Work to complete -
Line for line, return the data exactly, omitting all pictures.

The input -
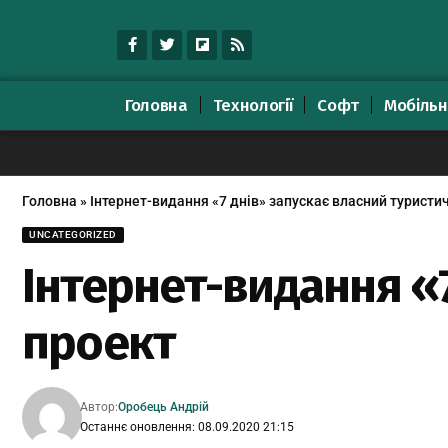
Головна
Технології
Софт
Мобільн
Головна
»
Інтернет-видання «7 днів» запускає власний туристи
UNCATEGORIZED
Інтернет-видання «
проект
Автор:
Оробець Андрій
Останнє оновлення: 08.09.2020 21:15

Answer -
Головна
Технології
Софт
Мобільн
Головна
»
Інтернет-видання «7 днів» запускає власний туристи
UNCATEGORIZED
Інтернет-видання «
проект
Автор:
Оробець Андрій
Останнє оновлення: 08.09.2020 21:15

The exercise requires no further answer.